[Your objective]:
In the entries below, find the line with "Proudly powered by WordPress (350, 2519)" and transcribe it and every line after it exactly, through the last line, without pictures.

(Saved entries)
··········

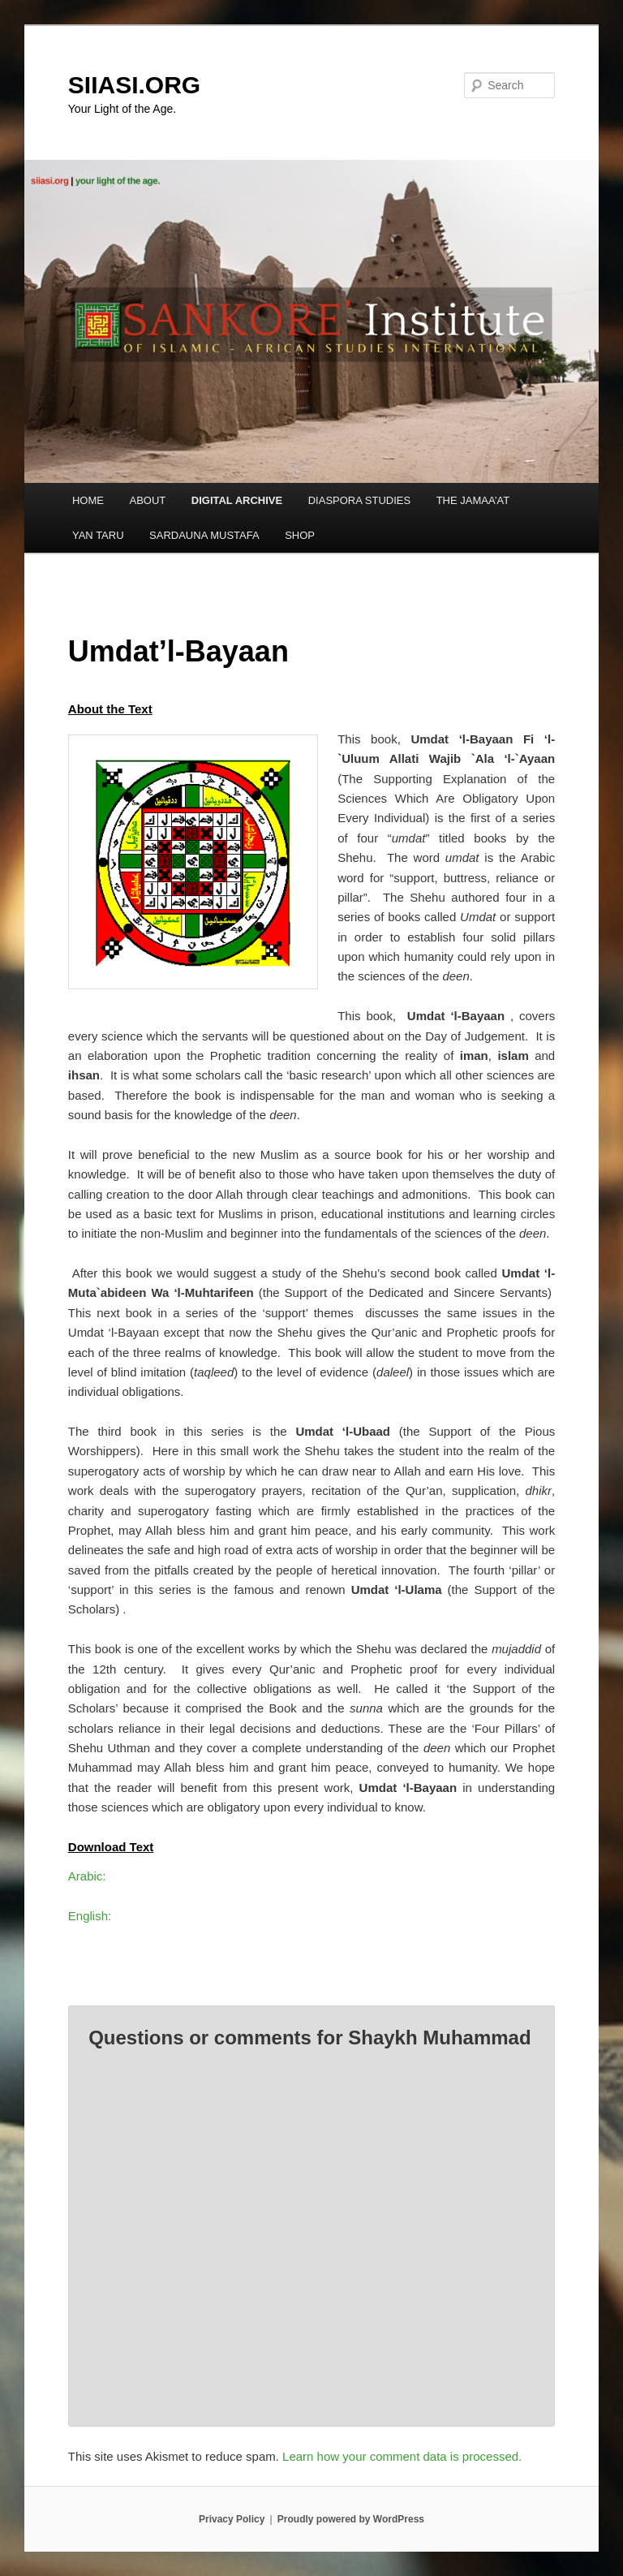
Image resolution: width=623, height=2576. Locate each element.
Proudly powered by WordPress (350, 2519)
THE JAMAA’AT (473, 500)
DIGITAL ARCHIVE (236, 500)
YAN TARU (98, 535)
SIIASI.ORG (134, 84)
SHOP (300, 535)
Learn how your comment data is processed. (402, 2456)
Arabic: (87, 1876)
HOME (88, 500)
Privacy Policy (231, 2519)
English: (89, 1916)
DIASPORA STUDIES (359, 500)
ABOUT (147, 500)
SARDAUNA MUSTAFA (204, 535)
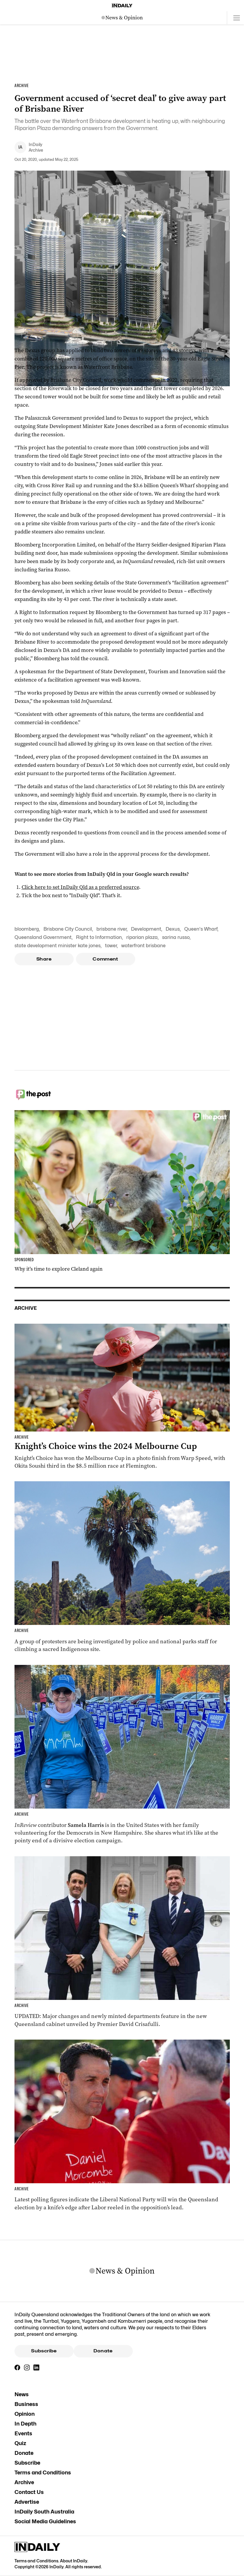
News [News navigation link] (21, 2394)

··········

[Final answer]:
Proudly powered by WordPress (350, 2519)
THE JAMAA’AT (473, 500)
DIGITAL ARCHIVE (236, 500)
YAN TARU (98, 535)
SIIASI.ORG (134, 84)
SHOP (300, 535)
Learn how your comment data is processed. (402, 2456)
Arabic: (87, 1876)
HOME (88, 500)
Privacy Policy (231, 2519)
English: (89, 1916)
DIASPORA STUDIES (359, 500)
ABOUT (147, 500)
SARDAUNA MUSTAFA (204, 535)
News [News navigation link] (21, 2394)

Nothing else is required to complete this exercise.